Data records:
☆ ☆ ☆ ☆ ☆

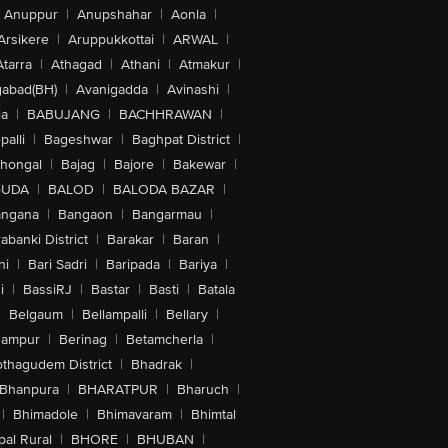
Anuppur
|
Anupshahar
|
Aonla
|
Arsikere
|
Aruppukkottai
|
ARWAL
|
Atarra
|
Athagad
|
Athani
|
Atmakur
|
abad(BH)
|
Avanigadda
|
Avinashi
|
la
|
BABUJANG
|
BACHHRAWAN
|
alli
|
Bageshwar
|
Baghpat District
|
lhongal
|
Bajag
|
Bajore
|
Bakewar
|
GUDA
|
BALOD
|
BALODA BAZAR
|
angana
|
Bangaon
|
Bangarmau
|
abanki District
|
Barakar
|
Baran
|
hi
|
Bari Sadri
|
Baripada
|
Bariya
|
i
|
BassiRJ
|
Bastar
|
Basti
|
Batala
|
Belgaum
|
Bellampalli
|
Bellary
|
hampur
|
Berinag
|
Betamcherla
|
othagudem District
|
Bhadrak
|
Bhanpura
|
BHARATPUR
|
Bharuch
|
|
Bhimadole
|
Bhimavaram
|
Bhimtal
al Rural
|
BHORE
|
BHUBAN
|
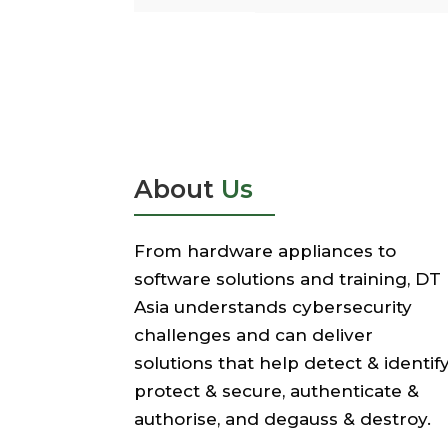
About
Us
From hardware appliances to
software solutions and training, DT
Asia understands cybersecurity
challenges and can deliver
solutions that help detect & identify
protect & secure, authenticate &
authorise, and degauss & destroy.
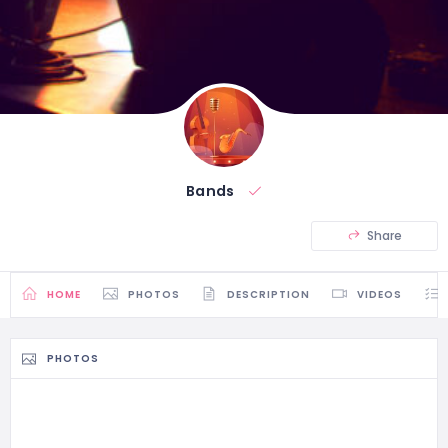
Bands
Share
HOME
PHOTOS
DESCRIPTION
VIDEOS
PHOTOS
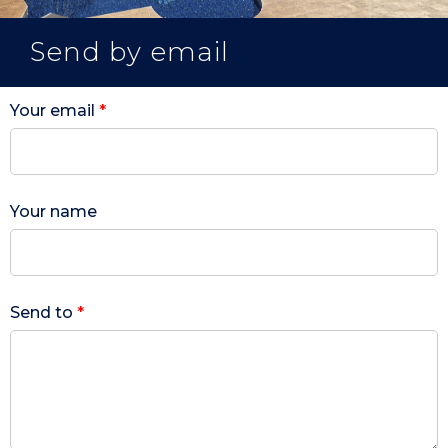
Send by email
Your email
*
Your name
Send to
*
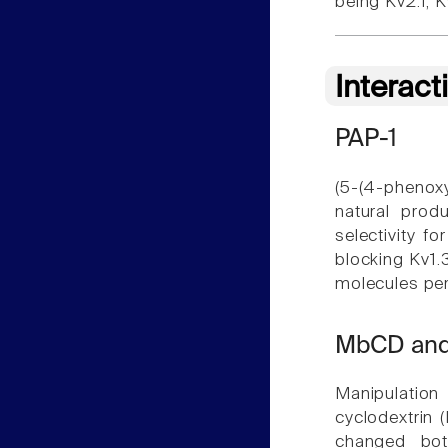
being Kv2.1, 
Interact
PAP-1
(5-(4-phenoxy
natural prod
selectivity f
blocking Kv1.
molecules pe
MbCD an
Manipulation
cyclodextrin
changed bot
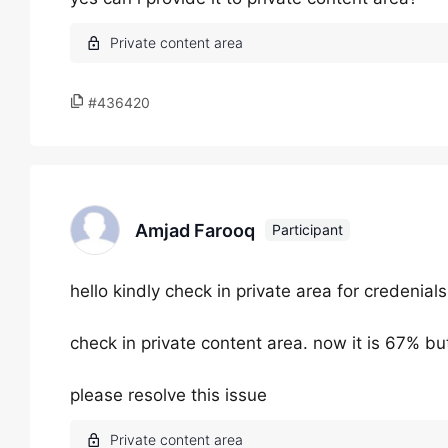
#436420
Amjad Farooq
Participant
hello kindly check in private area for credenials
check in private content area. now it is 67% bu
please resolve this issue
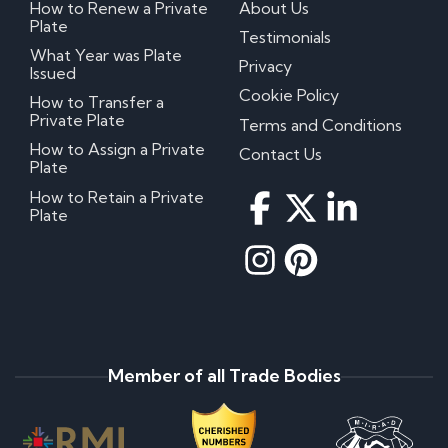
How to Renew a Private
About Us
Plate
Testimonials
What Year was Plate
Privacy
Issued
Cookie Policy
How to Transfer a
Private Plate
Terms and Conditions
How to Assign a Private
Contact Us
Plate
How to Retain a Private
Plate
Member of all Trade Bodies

☆ ☆ ☆ ☆ ☆

Activity: Pictures are to be dropped, and the remaining data set down exactly.

Task output:
Anuppur
|
Anupshahar
|
Aonla
|
Arsikere
|
Aruppukkottai
|
ARWAL
|
Atarra
|
Athagad
|
Athani
|
Atmakur
|
abad(BH)
|
Avanigadda
|
Avinashi
|
la
|
BABUJANG
|
BACHHRAWAN
|
alli
|
Bageshwar
|
Baghpat District
|
lhongal
|
Bajag
|
Bajore
|
Bakewar
|
GUDA
|
BALOD
|
BALODA BAZAR
|
angana
|
Bangaon
|
Bangarmau
|
abanki District
|
Barakar
|
Baran
|
hi
|
Bari Sadri
|
Baripada
|
Bariya
|
i
|
BassiRJ
|
Bastar
|
Basti
|
Batala
|
Belgaum
|
Bellampalli
|
Bellary
|
hampur
|
Berinag
|
Betamcherla
|
othagudem District
|
Bhadrak
|
Bhanpura
|
BHARATPUR
|
Bharuch
|
|
Bhimadole
|
Bhimavaram
|
Bhimtal
al Rural
|
BHORE
|
BHUBAN
|
About
Us
From hardware appliances to
software solutions and training, DT
Asia understands cybersecurity
challenges and can deliver
solutions that help detect & identify
protect & secure, authenticate &
authorise, and degauss & destroy.
Bands
Share
HOME
PHOTOS
DESCRIPTION
VIDEOS
PHOTOS
Send by email
Your email
*
Your name
Send to
*
being Kv2.1, 
Interact
PAP-1
(5-(4-phenoxy
natural prod
selectivity f
blocking Kv1.
molecules pe
MbCD an
Manipulation
cyclodextrin
changed bot
#436420
Amjad Farooq
Participant
hello kindly check in private area for credenials
check in private content area. now it is 67% bu
please resolve this issue
How to Renew a Private
About Us
Plate
Testimonials
What Year was Plate
Privacy
Issued
Cookie Policy
How to Transfer a
Private Plate
Terms and Conditions
How to Assign a Private
Contact Us
Plate
How to Retain a Private
Plate
Member of all Trade Bodies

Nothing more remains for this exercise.